Como tinha que decorar uns textos que teria que falar diante das câmeras, fui as três horas de viagem estudando o roteiro do programa.

Voltamos a Manaus dois dias depois, com a viagem marcada para as quatro e pouco da manhã. Como todo o trabalho havia terminado, resolvi relaxar durante o caminho de volta, e fui recompensado. Lá para as cinco e meia da manhã, o nascer do sol trouxe uma paisagem espetacular, daquelas que parecem um papel de parede.

Um verdadeiro espetáculo, algo inspirador.

 
Com um cenário desses, minha sensibilidade foi tocada, e senti vontade de apreciar uma obra de arte. Dei uma procurada no computador, e lá encontrei Jogo de Cena, de Eduardo Coutinho.

Lembro-me que já havia assistido esse trabalho há alguns anos, que havia gostado, mas que o achava, de certa forma, superestimado pela crítica, que o elogiou muito, classificando-o como um dos melhores trabalhos do cinema brasileiro pós-retomada!

Depois de assisti-lo mais uma vez, mudei completamente a minha opinião, e me rendi à sensibilidade e ao poder desse documentário, que mescla a linguagem documental com ficção, fazendo experimentações em cima do fazer de cada linguagem.

 
Tudo tem início quando a equipe do documentário põe um anúncio no jornal para que mulheres viessem até eles, e contassem as suas histórias de vida. Das 83 que compareceram, algumas foram selecionadas para estarem no documentário.

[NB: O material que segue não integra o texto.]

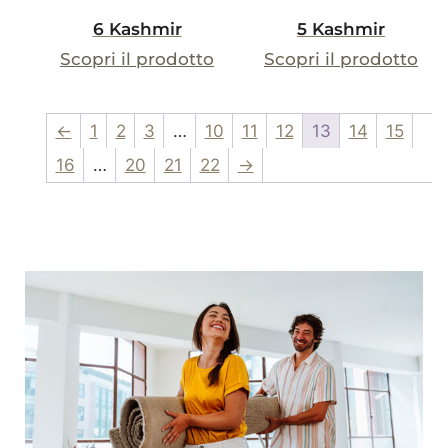
6 Kashmir
5 Kashmir
Scopri il prodotto
Scopri il prodotto
←
1
2
3
…
10
11
12
13
14
15
16
…
20
21
22
→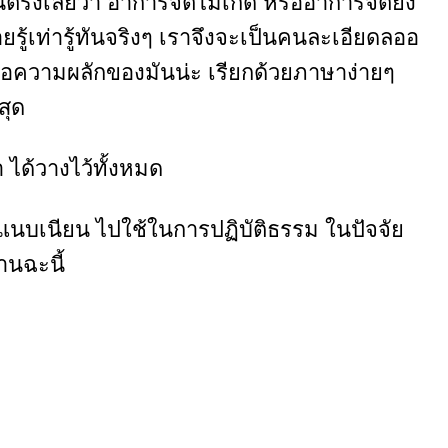
ห็นตรงเลยว่า อาการจิตไม่เกิด หรืออาการจิตยัง
ยรู้เท่ารู้ทันจริงๆ เราจึงจะเป็นคนละเอียดลออ
รือความผลักของมันน่ะ เรียกด้วยภาษาง่ายๆ
สุด
 ได้วางไว้ทั้งหมด
จะแนบเนียน ไปใช้ในการปฏิบัติธรรม ในปัจจัย
านฉะนี้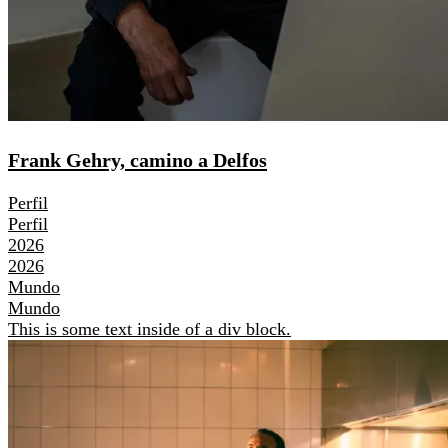
Frank Gehry, camino a Delfos
Perfil
Perfil
2026
2026
Mundo
Mundo
This is some text inside of a div block.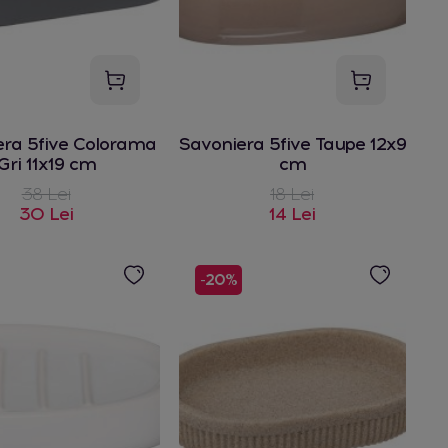
era 5five Colorama
Savoniera 5five Taupe 12x9
Gri 11x19 cm
cm
38 Lei
18 Lei
30 Lei
14 Lei
-20%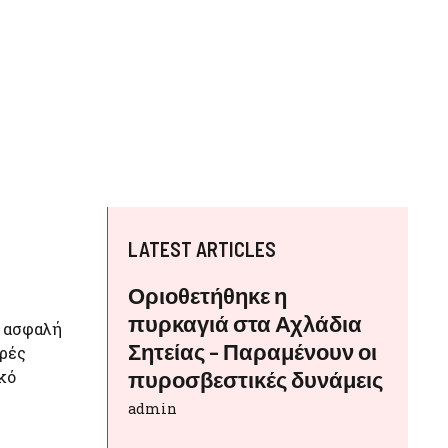
LATEST ARTICLES
Οριοθετήθηκε η
πυρκαγιά στα Αχλάδια
ε ασφαλή
Σητείας – Παραμένουν οι
ορές
κό
πυροσβεστικές δυνάμεις
admin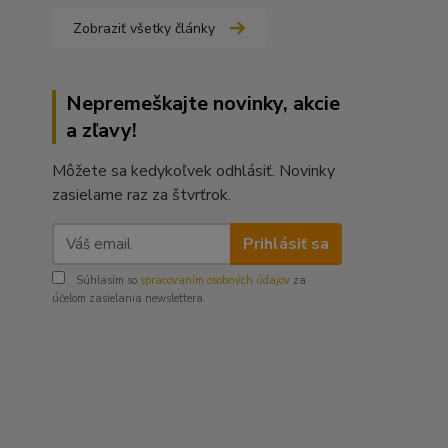
Zobraziť všetky články
Nepremeškajte novinky, akcie
a zľavy!
Môžete sa kedykoľvek odhlásiť. Novinky
zasielame raz za štvrťrok.
Prihlásiť sa
Súhlasím so
spracovaním osobných údajov
za
účelom zasielania newslettera.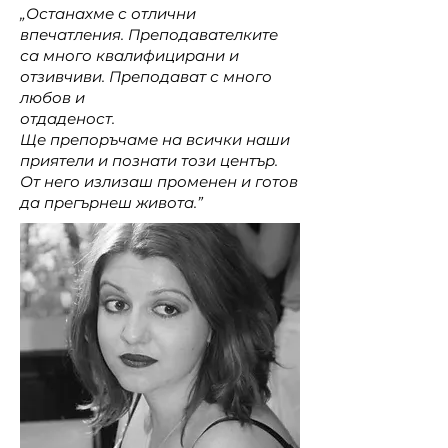
„Останахме с отлични
впечатления. Преподавателките
са много квалифицирани и
отзивчиви. Преподават с много
любов и
отдаденост.
Ще препоръчаме на всички наши
приятели и познати този център.
От него излизаш променен и готов
да прегърнеш живота.”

Após isso, Coutinho chamou algumas atrizes para interpretarem as histórias dessas mulheres, só que no mesmo parâmetro das personagens verdadeiras, ou seja, através de depoimentos.

Quando vemos uma mulher dando um depoimento, e logo depois vemos a atriz Andréa Beltrão, praticamente dando sequência ao que a mulher anterior falava, logo de cara percebemos a proposta de Coutinho, e aquilo começa a se apresentar como sendo um exercício teatral.

 
Além dela, atrizes famosas como Marília Pêra e Fernanda Torres também fazem parte do trabalho. Só que as outras atrizes que fazem parte do documentário não são conhecidas, o que faz com que não saibamos de quem é a história, quem fala a verdade e quem está interpretando.

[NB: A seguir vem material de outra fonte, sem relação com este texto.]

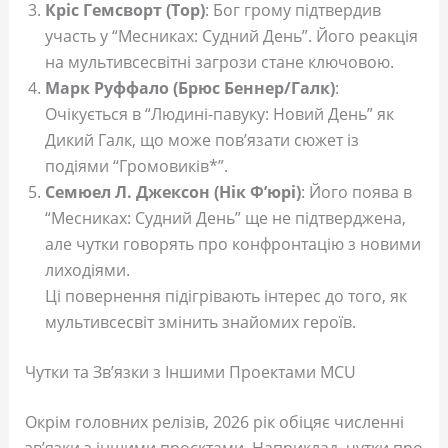
Кріс Гемсворт (Тор)
: Бог грому підтвердив
участь у “Месниках: Судний День”. Його реакція
на мультивсесвітні загрози стане ключовою.
Марк Руффало (Брюс Беннер/Галк)
:
Очікується в “Людині-павуку: Новий День” як
Дикий Галк, що може пов’язати сюжет із
подіями “Громовиків*”.
Семюел Л. Джексон (Нік Ф’юрі)
: Його поява в
“Месниках: Судний День” ще не підтверджена,
але чутки говорять про конфронтацію з новими
лиходіями.
Ці повернення підігрівають інтерес до того, як
мультивсесвіт змінить знайомих героїв.
Чутки та Зв’язки з Іншими Проектами MCU
Окрім головних релізів, 2026 рік обіцяє численні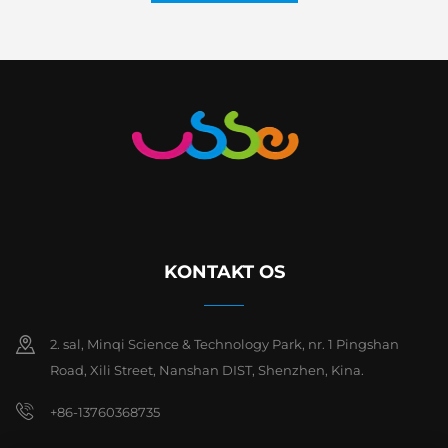
KONTAKT OS
2. sal, Minqi Science & Technology Park, nr. 1 Pingshan
Road, Xili Street, Nanshan DIST, Shenzhen, Kina.
+86-13760368735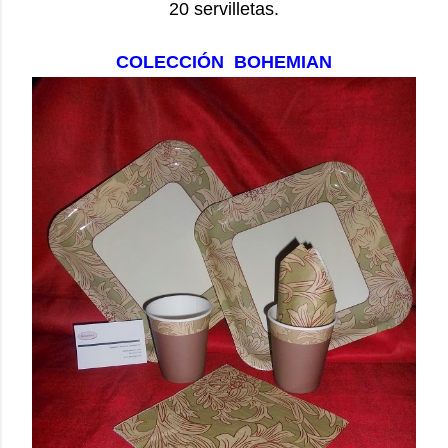
20 servilletas.
COLECCIÓN BOHEMIAN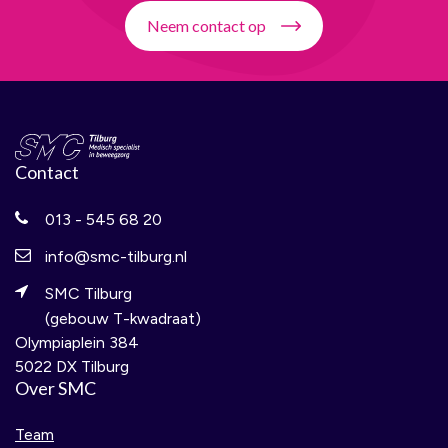
Neem contact op
Contact
013 - 545 68 20
info@smc-tilburg.nl
SMC Tilburg
(gebouw T-kwadraat)
Olympiaplein 384
5022 DX Tilburg
Over SMC
Team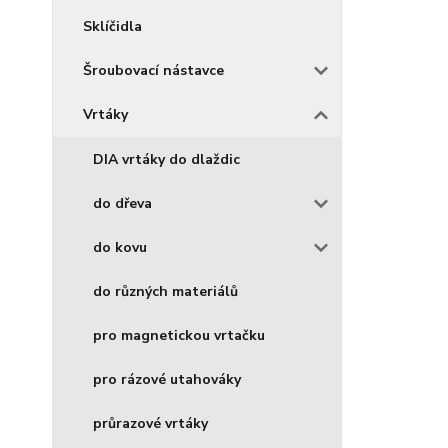
Sklíčidla
Šroubovací nástavce
Vrtáky
DIA vrtáky do dlaždic
do dřeva
do kovu
do různých materiálů
pro magnetickou vrtačku
pro rázové utahováky
průrazové vrtáky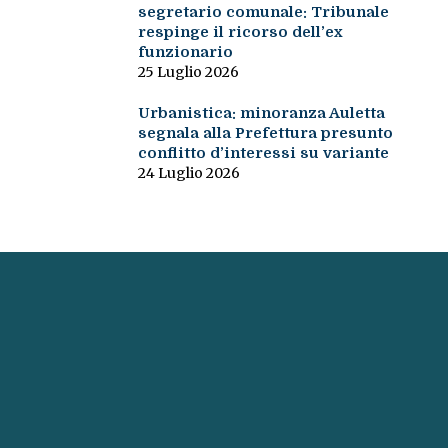
segretario comunale: Tribunale
respinge il ricorso dell’ex
funzionario
25 Luglio 2026
Urbanistica: minoranza Auletta
segnala alla Prefettura presunto
conflitto d’interessi su variante
24 Luglio 2026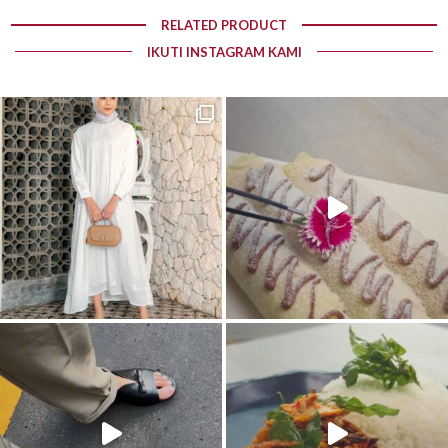
RELATED PRODUCT
IKUTI INSTAGRAM KAMI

Isso fica bem claro durante um depoimento de uma mulher que conta um episódio ocorrido com o seu filho de 19 anos. Depois de um tempo, vemos uma outra mulher contando a mesma história, e a dúvida se instaura. Essa é a segunda vez que vejo o documentário, e ainda não consigo afirmar com certeza quem é a atriz e quem é a personagem real.

 
E também somos traídos regularmente. Quando achamos que estabelecemos uma relação de segurança com a mulher que nos conta a sua história, Coutinho vem e acaba com tudo. A maior “traição” do filme tem relação com a história contada pela mulher que teve um caso com um rapaz que trabalha na empresa de ônibus, com ela deu uma “trepadinha de galo”. Não vou dizer o que acontece pra não passar spoiler pra você, mas é algo surpreendente, e de certa forma “irritante” também.

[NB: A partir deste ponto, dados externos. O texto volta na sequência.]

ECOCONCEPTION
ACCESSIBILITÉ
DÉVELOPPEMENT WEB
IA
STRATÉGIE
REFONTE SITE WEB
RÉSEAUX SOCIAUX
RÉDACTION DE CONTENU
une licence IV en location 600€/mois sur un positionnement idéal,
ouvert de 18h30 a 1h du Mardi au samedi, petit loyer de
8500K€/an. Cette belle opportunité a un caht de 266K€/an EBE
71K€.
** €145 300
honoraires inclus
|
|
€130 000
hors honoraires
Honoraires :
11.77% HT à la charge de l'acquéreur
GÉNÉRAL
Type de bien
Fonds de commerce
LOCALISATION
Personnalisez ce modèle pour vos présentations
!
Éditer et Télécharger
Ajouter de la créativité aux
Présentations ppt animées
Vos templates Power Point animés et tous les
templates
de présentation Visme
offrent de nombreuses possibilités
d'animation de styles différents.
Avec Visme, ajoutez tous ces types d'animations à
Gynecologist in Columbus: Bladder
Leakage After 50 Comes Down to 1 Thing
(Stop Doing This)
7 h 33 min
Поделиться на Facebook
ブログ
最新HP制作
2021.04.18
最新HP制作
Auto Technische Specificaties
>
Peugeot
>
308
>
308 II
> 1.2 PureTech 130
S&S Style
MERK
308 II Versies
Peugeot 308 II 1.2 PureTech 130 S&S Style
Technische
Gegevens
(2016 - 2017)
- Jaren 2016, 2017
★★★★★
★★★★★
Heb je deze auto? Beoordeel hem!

Depois de divagar durante bastante tempo (uma sensação maravilhosa, que apenas grandes obras de arte conseguem fazer, e quem já se sentiu assim, sabe do que estou falando), chego a conclusão de que esse questionamento é apenas um dos pontos tocados pelo trabalho, que além de questionar o que é ou não real, traz histórias emocionantes, assim como também são as suas interpretações.

Pode parecer exagero, mas me emocionei diversas vezes durante o documentário, mesmo já tendo visto exatamente a mesma história tendo sido contada minutos atrás. O que é dito tem tanta força, e é tão verdadeiro, mesmo quando interpretado, que é impossível não se ver mergulhado na vida daquelas mulheres.

 
Os trabalhos de Andrea Beltrão e Marília Pêra são dignos de seus nomes. Buscando carregar as cargas dramáticas de suas personagens, mas sem imitá-las, as duas comovem, e passam tanta verdade, que parece que esquecemos que acabamos de ver aquela mesma história sendo contada antes, e que aquilo não se trata de algo “real”.

Algo que é nítido no trabalho das duas é uma tentativa de contar as histórias de uma maneira contida, sem teatralidade, fazendo de uma forma que não pareça uma interpretação, e o mais marcante de tudo: tentando evitar o choro. A própria Marília faz uma constatação fantástica quando diz em certo momento: “Quando o choro é verdadeiro, doloroso, a pessoa normal sempre tenta esconder, ainda mais na frente de uma câmera.
Já os atores, principalmente os da tela, tentam mostrar a lágrima. Elas são sempre bem vindas, todos desejam as lágrimas”.

 
Mas o ponto mais interessante é quando vamos ver o depoimento de Fernanda Torres. Fica nítido que a atriz decidiu fazer uma interpretação mais parecida possível com a da moça, chegando a imitá-la em certas situações. Só que chega um momento que ela trava! Se sente envergonhada por se sentir uma mentirosa diante da câmera, e se desculpa para Coutinho.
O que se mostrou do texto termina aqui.